The Ad Metrics Mess
Nielsen//NetRatings took a step forward today in admitting an addiction to bad stuff: the page view. The rating service dropped the page view as the standard metric of measurement, because quite frankly, in the age of new kinds of technology like Ajax and RSS, the page view just doesn’t give you a good sense of what kind of audience you have.
I have been thinking about this this morning, and frankly, all this seems like is an interim step. Because in the place of the page view, Nielsen is defaulting to total number of minutes spent on a site. The new problems with this are obvious.
The reason these metrics came to be in the first place was in part because advertisers needed a way to figure out the popularity of a site. But let’s look at time spent. Some sites or services that you spend a lot of time on, Yahoo’s instant messaging, for instance, have proven to be lousy places to get any results for ads. Basing any advertising buys on time spent seems like a losing proposition.
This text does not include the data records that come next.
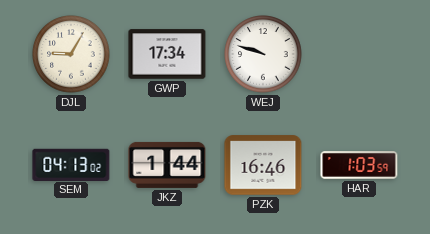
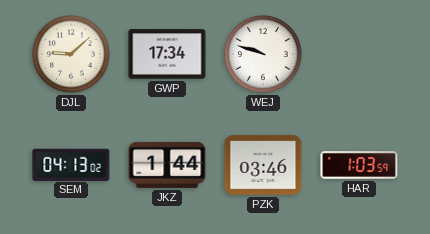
DJL: 9:05 -> 9:08
PZK: 16:46 -> 03:46
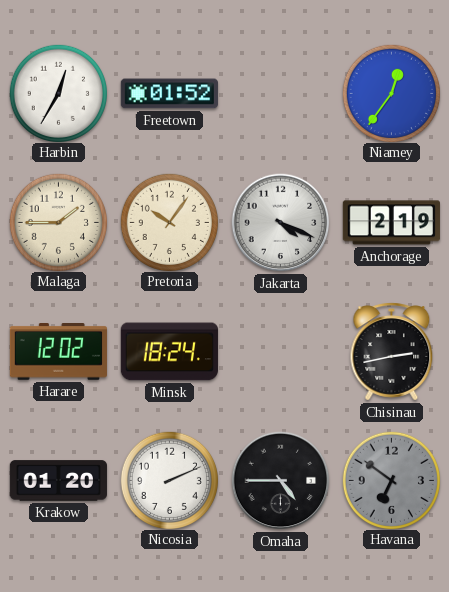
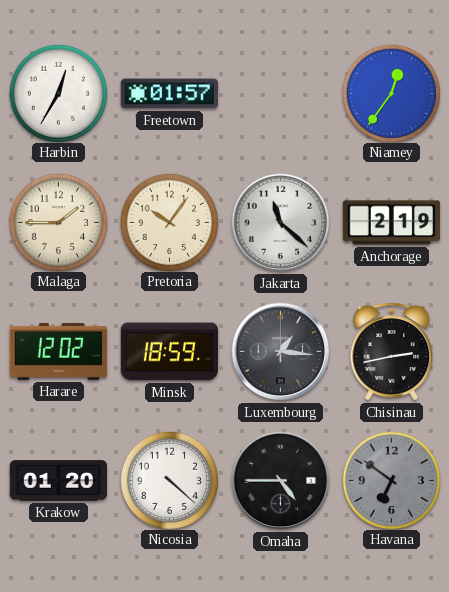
Freetown: 01:52 -> 01:57
Jakarta: 4:19 -> 11:22
Minsk: 18:24 -> 18:59
Luxembourg: none -> 1:16
Nicosia: 2:11 -> 4:22
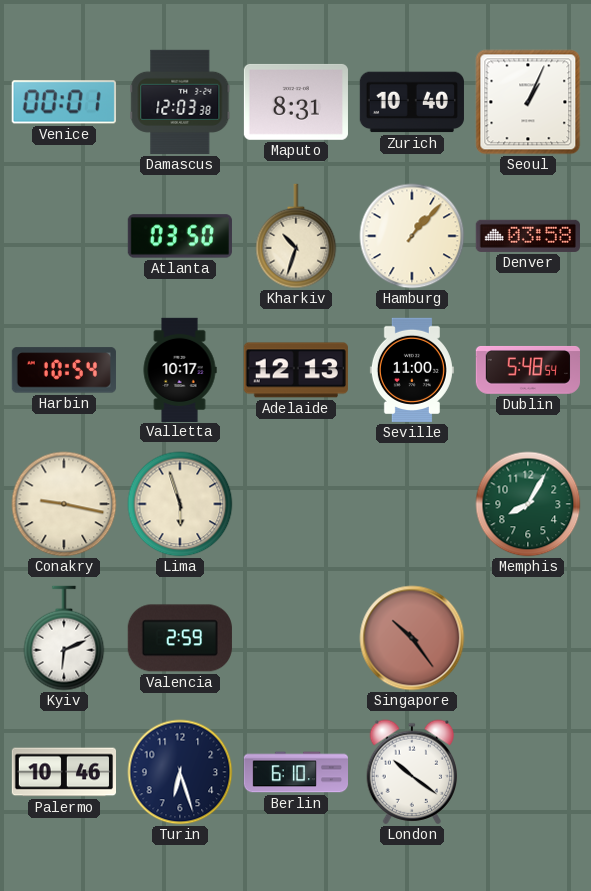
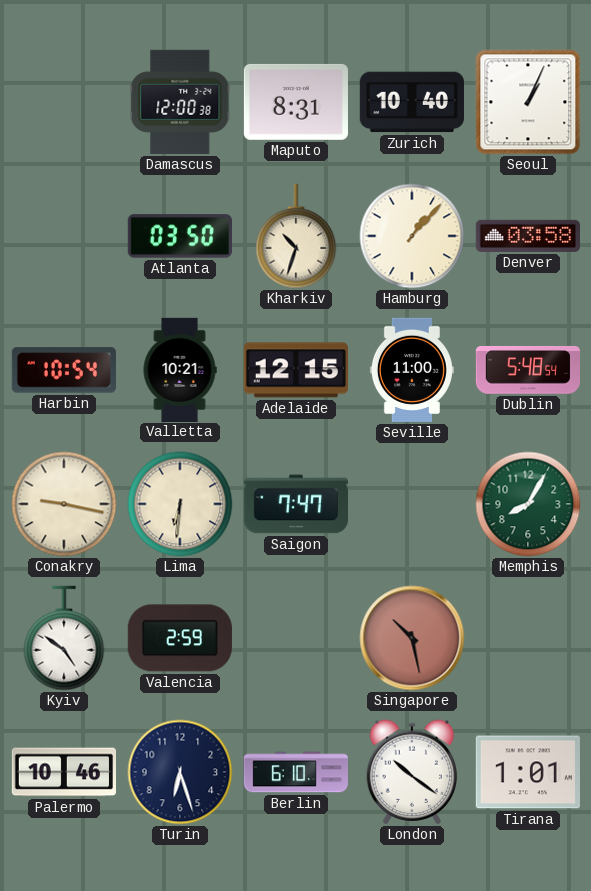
Venice: 00:01 -> none
Damascus: 12:03 -> 12:00
Valletta: 10:17 -> 10:21
Adelaide: 12:13 -> 12:15
Lima: 5:57 -> 6:31
Saigon: none -> 7:47
Kyiv: 6:11 -> 4:51
Singapore: 10:24 -> 10:28
Tirana: none -> 1:01
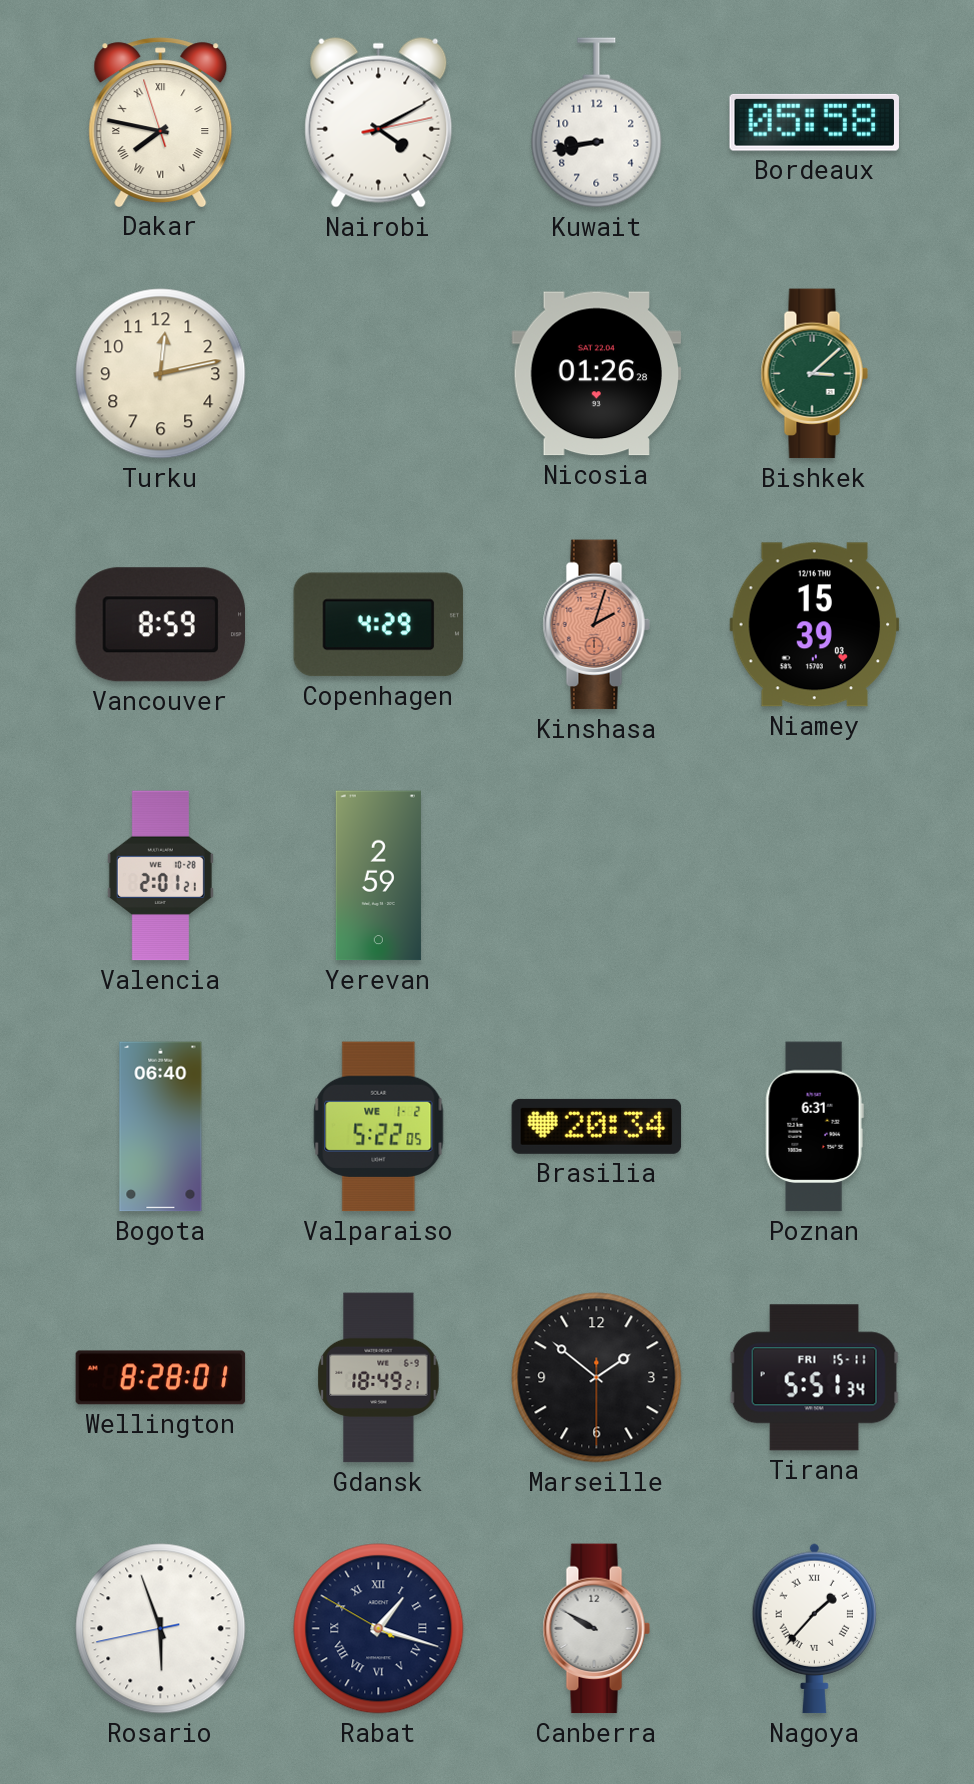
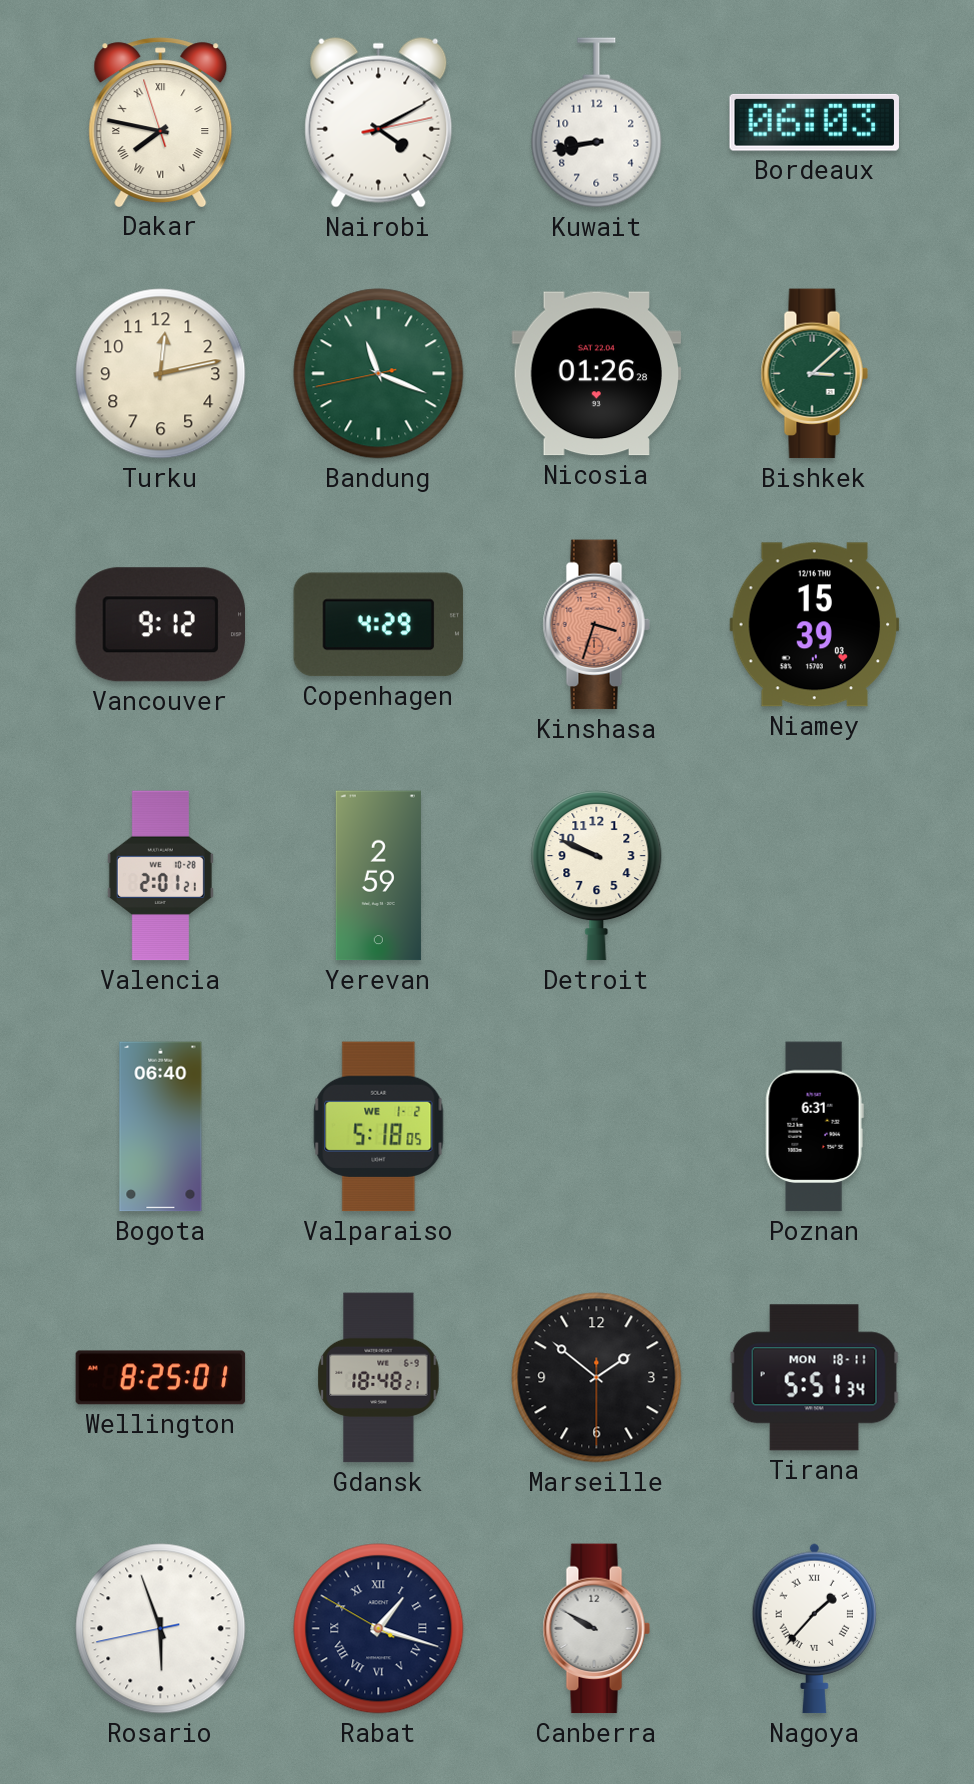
Bordeaux: 05:58 -> 06:03
Bandung: none -> 11:18
Vancouver: 8:59 -> 9:12
Kinshasa: 2:03 -> 3:33
Detroit: none -> 9:49
Valparaiso: 5:22 -> 5:18
Brasilia: 20:34 -> none
Wellington: 8:28 -> 8:25
Gdansk: 18:49 -> 18:48
Tirana date: FRI 15-11 -> MON 18-11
So basically, Nielsen took a step into the unknown and probably knows it needs to come up with other measurements that really do show engagament that matters to advertisers.
All these confusion may seem to benefit Google, which sells ads based on clicks and so might have an argument for pushing for that as the standard metric. But it seems to me that that they also want out a measurement beyond clicks, given their push in banner advertising with the acquisition of DoubleClick.